Continuum will deploy the Horizon Medical Imaging picture archiving and communications system (PACS) from Atlanta-based McKesson in hospitals and clinics that perform more than one million patient exams annually in New York City.
St. Luke's-Roosevelt Hospital Center, a 1,076-bed hospital at two locations in Midtown and the Upper West Side, has employed McKesson's PACS since 1994. As part of the agreement, it will upgrade to the newest version of Horizon Medical Imaging to become the first Continuum facility to deploy the new system.
Beth Israel Medical Center, a 1,106-bed teaching hospital on Manhattan's Lower East Side and a Columbia and Albert Einstein University affiliate, and The New York Eye and Ear Infirmary, one of the oldest specialty hospitals in the world, will replace their existing PACS systems with new McKesson technology. Several radiology clinics also will make the move.
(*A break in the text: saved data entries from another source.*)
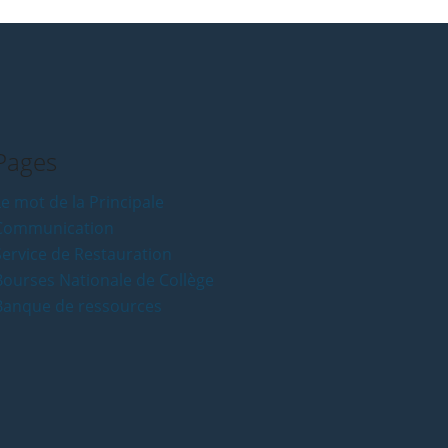
Pages
e mot de la Principale
Communication
Service de Restauration
Bourses Nationale de Collège
Banque de ressources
"The migration to an enterprise-scale PACS speaks to our uncompromising dedication to delivering quality patient care," said Michael Abiri, MD, chairman of the department of radiology at Continuum Health Partners, noting that multiple systems deployed through the years have created information silos and integration problems. "With this new system all our medical teams, regardless of location, will be able to focus on what they do best – providing the best patient care possible."
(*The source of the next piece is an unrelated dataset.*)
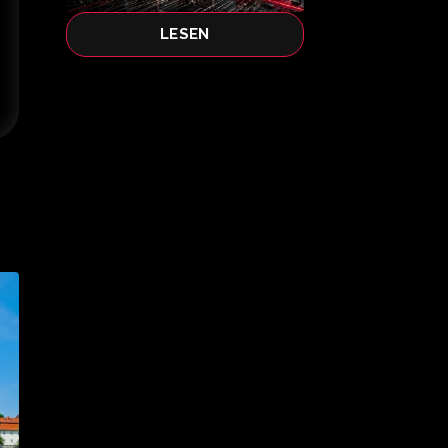
LESEN
.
Currently, Continuum radiologists move from one computer station to another to view images from various PACS systems representing different locations of image acquisition. With Horizon Medical Imaging, radiologists will be able to read studies in real-time from any location, no matter where the exam is performed. The system provides access to imaging tools to view or manipulate images via the Internet.
"Our radiology IT and medical teams will no longer have to navigate three or four separate systems, and patient images will be available across any access point at any campus," said Tarek El Shayal, PACS manager for Continuum Health Partners. "Our previous configuration of multiple vendor systems simply did not give us the productivity and customer care results we strive to keep."